Exercise objective: A verbatim copy of the listing is what is needed, minus any pictures.

[Start of section]

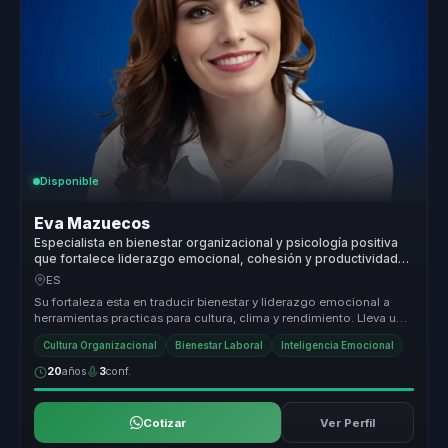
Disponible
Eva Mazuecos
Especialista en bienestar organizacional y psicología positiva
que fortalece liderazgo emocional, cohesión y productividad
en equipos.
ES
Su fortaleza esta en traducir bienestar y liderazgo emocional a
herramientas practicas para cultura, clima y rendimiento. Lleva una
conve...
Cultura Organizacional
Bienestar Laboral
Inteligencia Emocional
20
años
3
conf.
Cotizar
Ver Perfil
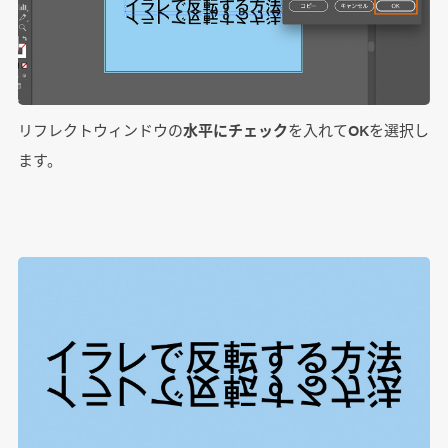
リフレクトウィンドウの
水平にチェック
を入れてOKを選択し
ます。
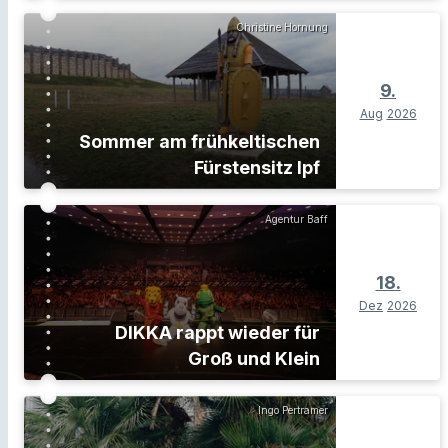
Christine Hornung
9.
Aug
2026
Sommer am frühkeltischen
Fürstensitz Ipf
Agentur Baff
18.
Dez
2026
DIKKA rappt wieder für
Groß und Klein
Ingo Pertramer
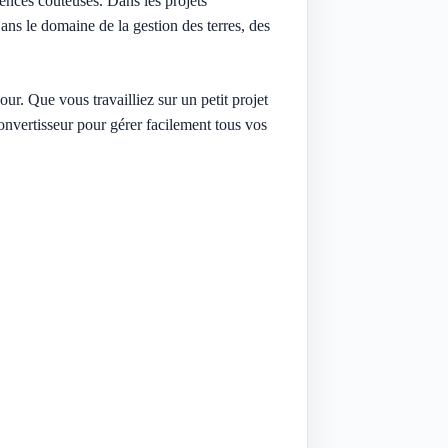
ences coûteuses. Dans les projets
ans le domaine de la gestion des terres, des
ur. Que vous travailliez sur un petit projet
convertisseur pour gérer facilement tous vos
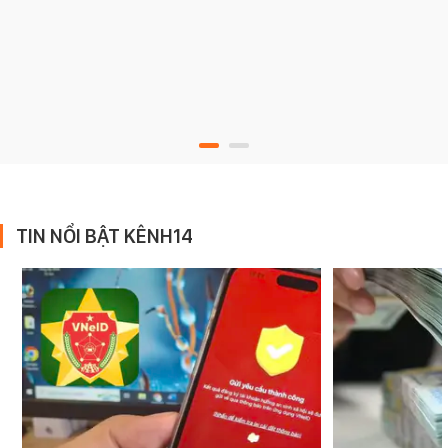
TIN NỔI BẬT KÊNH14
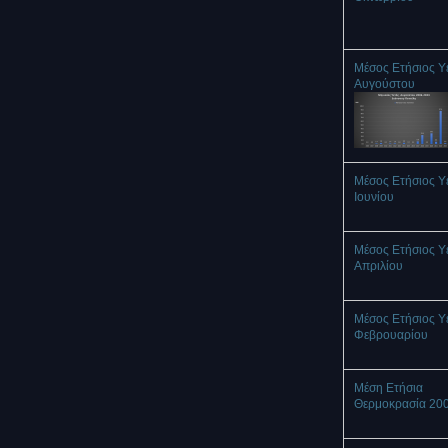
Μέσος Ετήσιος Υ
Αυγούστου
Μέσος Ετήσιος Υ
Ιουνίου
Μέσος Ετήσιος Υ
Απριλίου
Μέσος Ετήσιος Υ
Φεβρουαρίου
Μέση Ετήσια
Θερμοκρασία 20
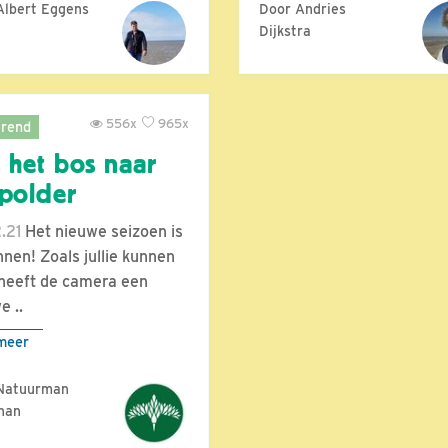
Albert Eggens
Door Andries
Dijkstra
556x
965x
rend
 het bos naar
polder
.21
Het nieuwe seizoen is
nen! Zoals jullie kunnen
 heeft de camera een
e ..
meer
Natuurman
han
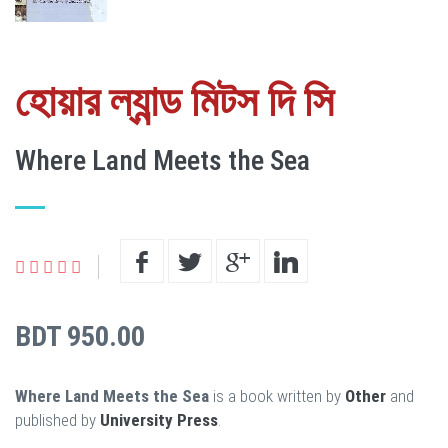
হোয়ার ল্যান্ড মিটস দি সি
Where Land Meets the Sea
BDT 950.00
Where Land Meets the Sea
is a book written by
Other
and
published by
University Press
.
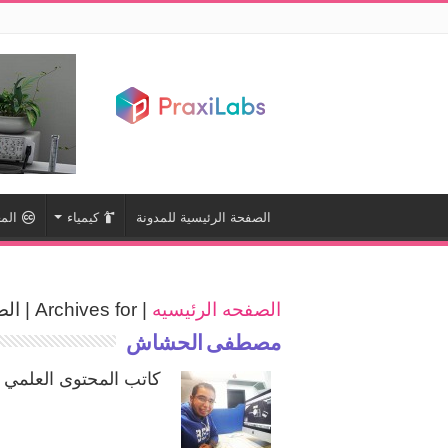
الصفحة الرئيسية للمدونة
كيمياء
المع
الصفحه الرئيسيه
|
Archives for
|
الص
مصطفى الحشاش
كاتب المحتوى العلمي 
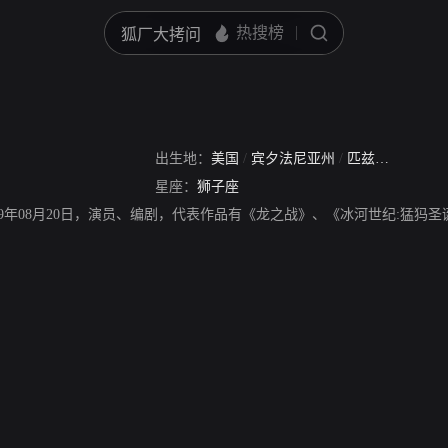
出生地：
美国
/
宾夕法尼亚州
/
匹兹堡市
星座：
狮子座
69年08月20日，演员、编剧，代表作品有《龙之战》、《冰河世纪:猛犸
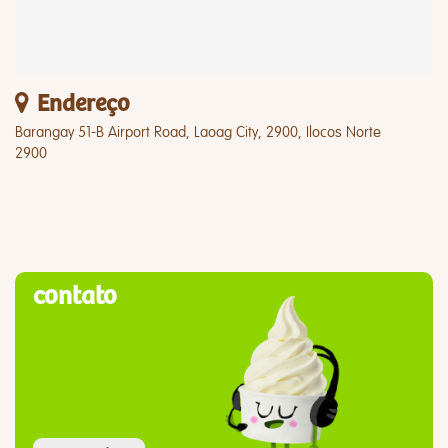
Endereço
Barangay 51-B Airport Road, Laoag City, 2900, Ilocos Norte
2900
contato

[End of section]

Reply:
Disponible
Eva Mazuecos
Especialista en bienestar organizacional y psicología positiva
que fortalece liderazgo emocional, cohesión y productividad
en equipos.
ES
Su fortaleza esta en traducir bienestar y liderazgo emocional a
herramientas practicas para cultura, clima y rendimiento. Lleva una
conve...
Cultura Organizacional
Bienestar Laboral
Inteligencia Emocional
20
años
3
conf.
Cotizar
Ver Perfil
リフレクトウィンドウの
水平にチェック
を入れてOKを選択し
ます。
Christine Hornung
9.
Aug
2026
Sommer am frühkeltischen
Fürstensitz Ipf
Agentur Baff
18.
Dez
2026
DIKKA rappt wieder für
Groß und Klein
Ingo Pertramer
ences coûteuses. Dans les projets
ans le domaine de la gestion des terres, des
ur. Que vous travailliez sur un petit projet
convertisseur pour gérer facilement tous vos
TIN NỔI BẬT KÊNH14
Μέσος Ετήσιος Υ
Αυγούστου
Μέσος Ετήσιος Υ
Ιουνίου
Μέσος Ετήσιος Υ
Απριλίου
Μέσος Ετήσιος Υ
Φεβρουαρίου
Μέση Ετήσια
Θερμοκρασία 20
Albert Eggens
Door Andries
Dijkstra
556x
965x
rend
 het bos naar
polder
.21
Het nieuwe seizoen is
nen! Zoals jullie kunnen
 heeft de camera een
e ..
meer
Natuurman
han
হোয়ার ল্যান্ড মিটস দি সি
Where Land Meets the Sea
BDT 950.00
Where Land Meets the Sea
is a book written by
Other
and
published by
University Press
.
الصفحة الرئيسية للمدونة
كيمياء
المع
الصفحه الرئيسيه
|
Archives for
|
الص
مصطفى الحشاش
كاتب المحتوى العلمي 
出生地：
美国
/
宾夕法尼亚州
/
匹兹堡市
星座：
狮子座
69年08月20日，演员、编剧，代表作品有《龙之战》、《冰河世纪:猛犸
Endereço
Barangay 51-B Airport Road, Laoag City, 2900, Ilocos Norte
2900
contato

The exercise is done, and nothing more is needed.